Recovery is a long and winding road—a committed and vulnerable practice of care. And the more I sat with the Heart Sutra—reading, chanting, and savoring its words and phrases on my hungry tongue—an unending string of wisdom pearls unfurled within me. 

The sutra teaches, “This body itself is emptiness, and emptiness itself is this body. This body is not other than emptiness, and emptiness is not other than this body.”

My body has no permanent, independent existence, I realized. It is only made of non-body elements. Recognizing my body as both being and non-being—form and not form—led me to an experiential understanding of emptiness. Form is not form, therefore form is form.

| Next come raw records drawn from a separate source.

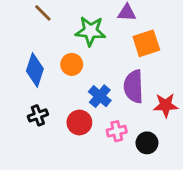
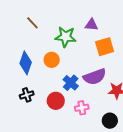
purple semicircle: (134, 86) -> (95, 77), turned -110
black circle: (147, 143) -> (110, 121), moved

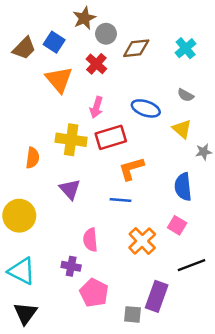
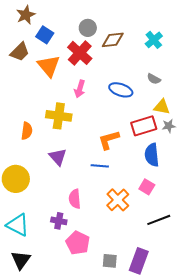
brown star: (84, 18) -> (26, 15), moved
brown trapezoid: (24, 48) -> (20, 52), moved
red cross: (96, 64) -> (80, 53), size x1.4
yellow triangle: (182, 129) -> (162, 107), moved, turned -30
red rectangle: (111, 137) -> (144, 126), moved
purple rectangle: (157, 296) -> (139, 261), moved

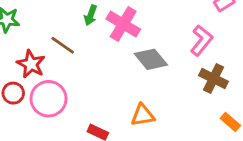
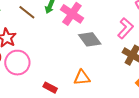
brown line: (63, 45) -> (27, 12), moved

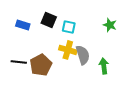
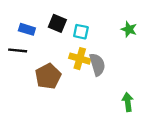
black line: (19, 62) -> (18, 50), moved
green arrow: (104, 66) -> (128, 102), moved

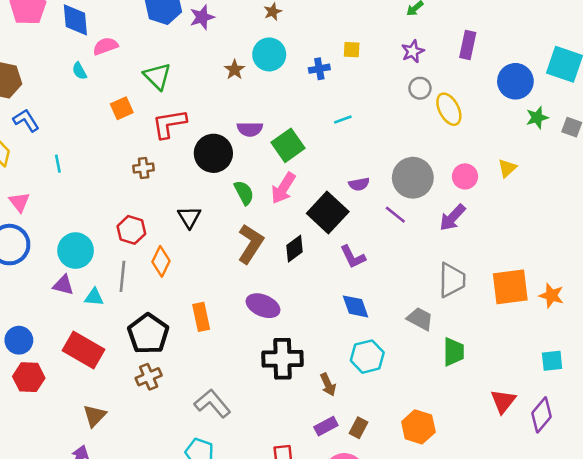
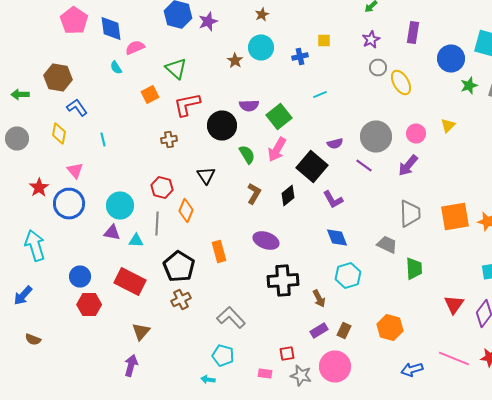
brown L-shape: (250, 244) -> (254, 194), size x0.7

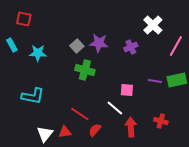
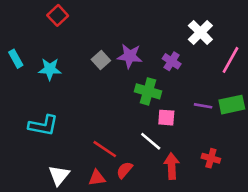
red square: (24, 19) -> (58, 15), moved, turned 35
purple cross: (131, 47) -> (172, 61), turned -32
green cross: (85, 70) -> (148, 91), moved
red triangle: (65, 132) -> (97, 178), moved

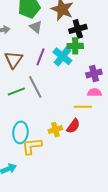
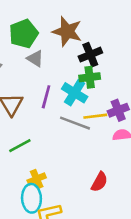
gray line: (35, 87) -> (75, 123), moved, turned -35
yellow line: (83, 107) -> (95, 116), moved
yellow cross: (55, 130) -> (37, 179), moved

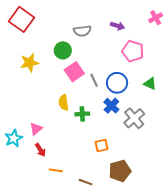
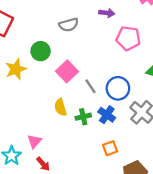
green circle: (63, 50) -> (41, 51), moved
gray line: (94, 80) -> (90, 86), moved
blue circle: (117, 83) -> (118, 88), moved
blue cross: (111, 106) -> (107, 115), moved

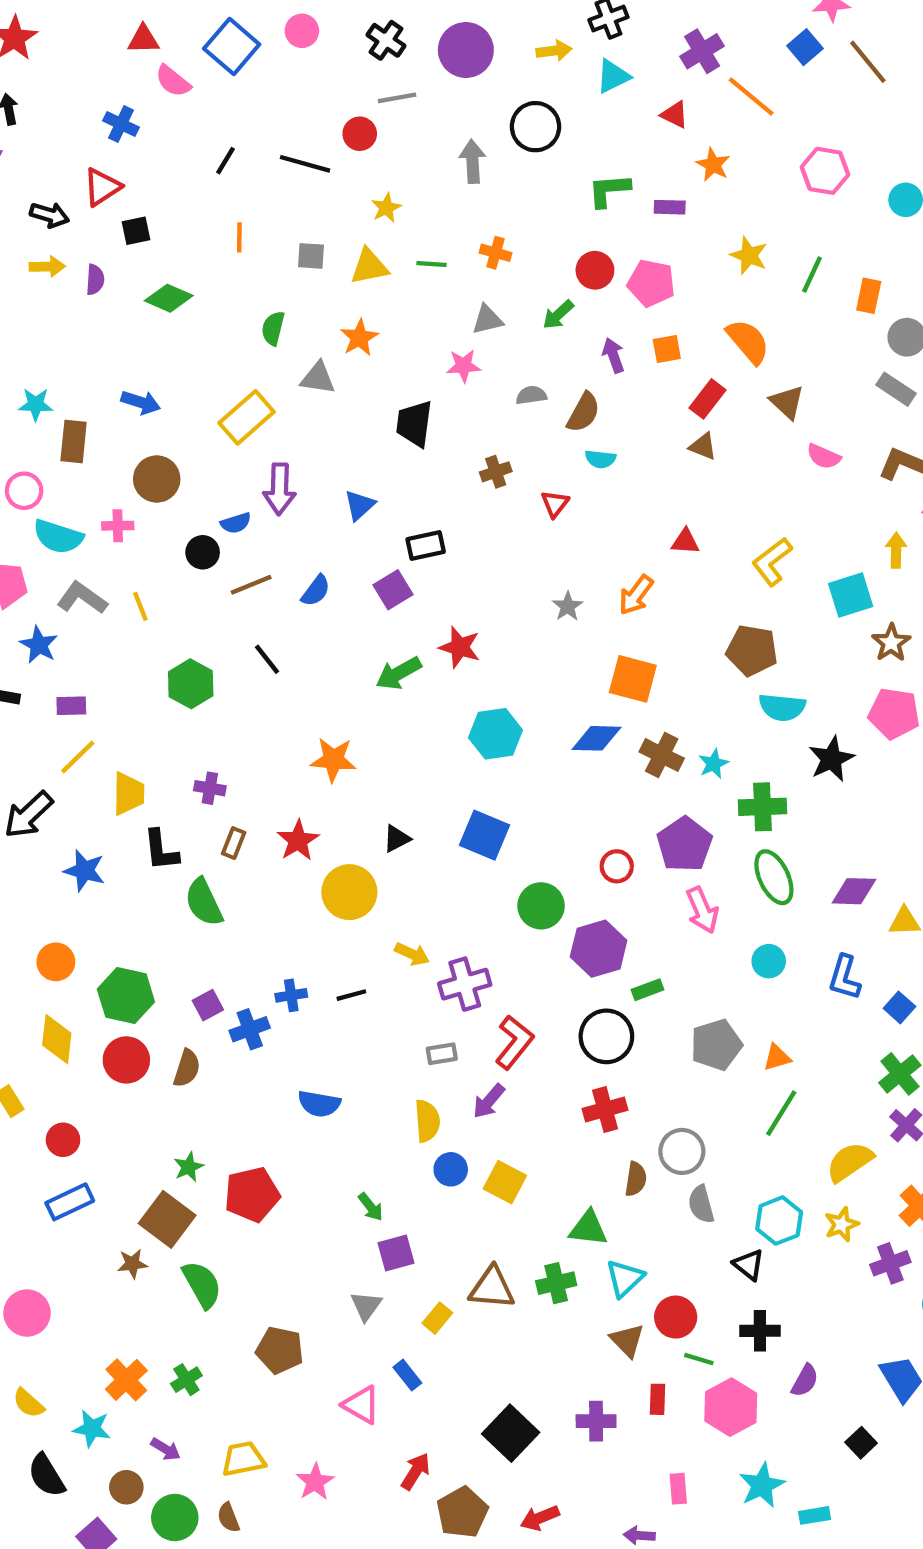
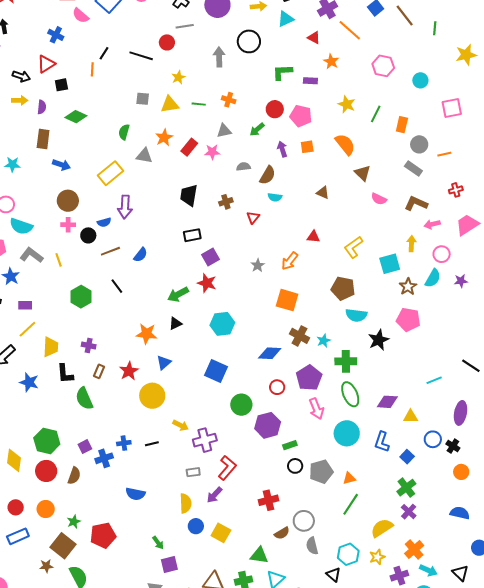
orange line: (239, 237) -> (92, 69), moved
red rectangle: (707, 399) -> (189, 147), moved
black trapezoid: (414, 424) -> (189, 195), moved
brown rectangle: (74, 442) -> (43, 139), moved
blue triangle: (360, 505) -> (164, 363), moved
pink cross: (118, 526) -> (68, 225), moved
purple square: (393, 590) -> (211, 257), moved
blue diamond: (597, 738) -> (270, 353), moved
black triangle: (397, 839) -> (175, 323), moved
cyan circle: (769, 961) -> (347, 433), size x1.6
orange circle: (56, 962) -> (46, 509), moved
black circle: (606, 1036) -> (295, 466), moved, size x0.6
brown semicircle: (636, 1179) -> (282, 533), turned 49

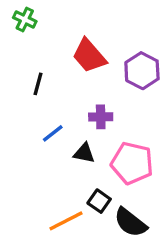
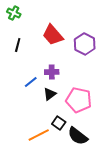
black line: (38, 84) -> (18, 45), moved
purple cross: (101, 117) -> (52, 72), moved
black triangle: (84, 153) -> (50, 94), turned -48

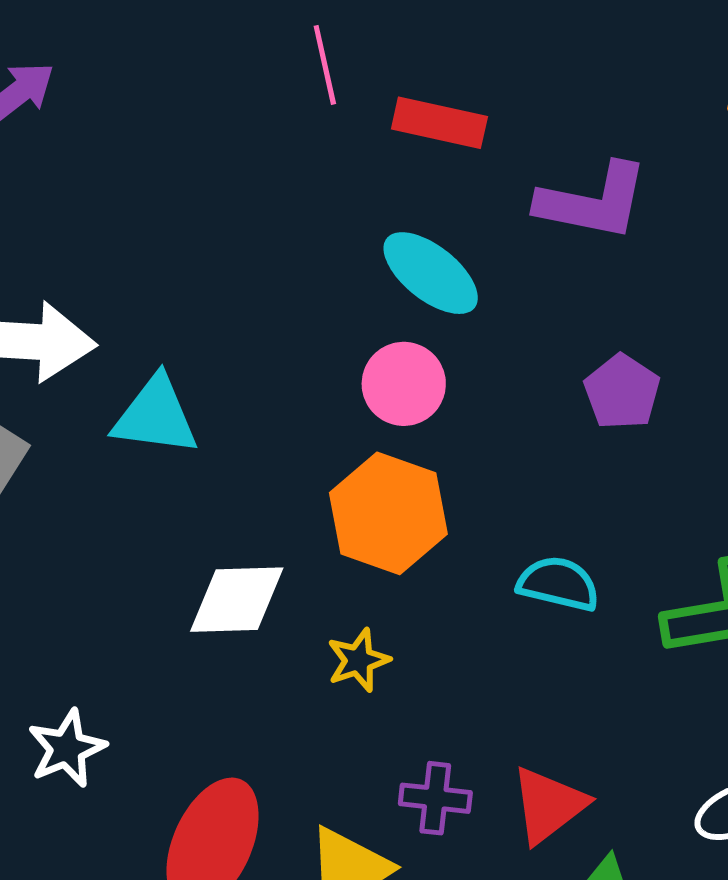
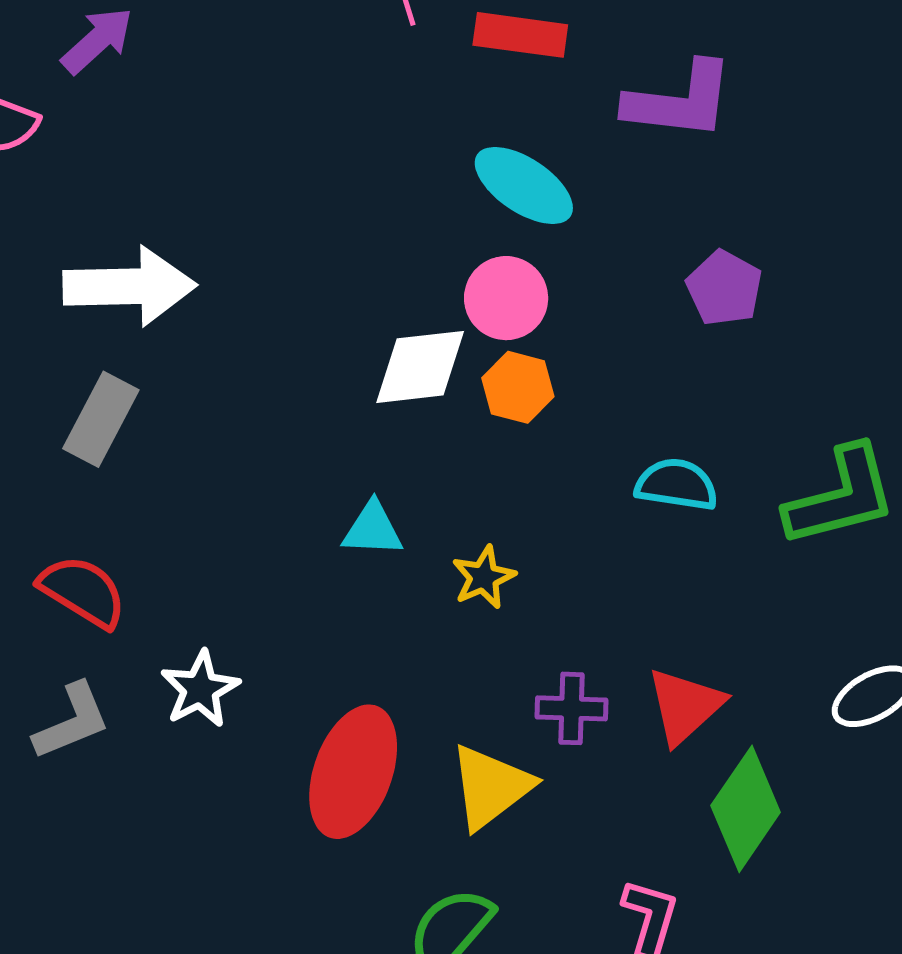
cyan triangle: (156, 416) -> (373, 529), moved, size x0.7
orange hexagon: (388, 513) -> (518, 387), moved, size x0.6
white diamond: (237, 600) -> (420, 367), moved

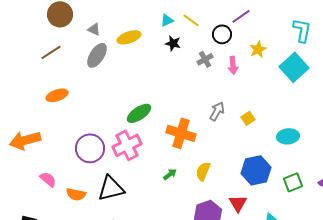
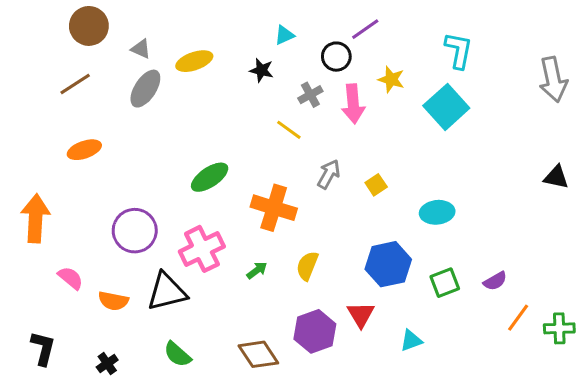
cyan triangle: (167, 20) -> (284, 35), moved
yellow line: (191, 20) -> (289, 130), moved
yellow star: (258, 49) -> (391, 79), turned -30
pink arrow: (233, 65) -> (353, 104), size x1.4
orange arrow: (25, 140) -> (35, 218), turned 108
pink cross: (127, 145) -> (202, 249), moved

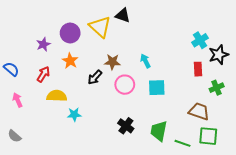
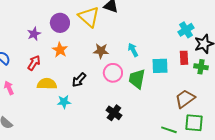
black arrow: (95, 77) -> (79, 80), moved
cyan square: (157, 88) -> (160, 66), moved
green cross: (217, 88) -> (201, 67), moved, turned 32
brown trapezoid: (199, 111) -> (185, 99), turned -55
green trapezoid: (159, 131) -> (137, 79), moved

I began to consider that perhaps the body itself was not the problem; rather, it was my distorted attachments to it. What emerged for me was a profound new relationship with compassion, both for and within my body. It became clear that it’s through this body that I can experience compassion and wisdom. My body has become a site of practice where I encounter the dharma in every moment, every day. 

The more I sat with the Heart Sutra, my body’s capacity to hold more tenderness grew. Neutral and nonjudgmental, this tenderness gave my body space to breathe. A deep softening emerged as my recovery intertwined with my study of the Heart Sutra

I was opening up to something truly unexpected. Within the Heart Sutra, I hear both a promise and an invitation: embodiment can be a wisdom practice. Now, I hold my body with the same sacred care that I bring to bowing to the dharma.

Every day, I choose to walk the path of recovery, one that continues to surprise me and invites me to face my deepest fears and longings. My recovery teaches me to believe in possibilities that once seemed impossible, reminding me that my body—the very one I used to fight against—could be a path to liberation. Once my arch-nemesis, this body has become an ally. A spiritual friend.

My recovery invites me to experience belonging within an impermanent embodiment. Both recovery and the Heart Sutra teach me how to sit compassionately with others. Once again, I return to my breath. “What if my body—this body—is the path to liberation? What if being fully in this body is how I’ll get free?”

Rev. Syd Yang

Syd Yang is an ordained Buddhist minister, spiritual counselor, movement chaplain, writer, speaker, teacher, and group facilitator. The work and medicine they share with the world centers the voices and lived experiences of queer, trans, non-binary folks of color and finds its resonance at the intersection of memory, bodies, sexuality, spirituality, and mental health.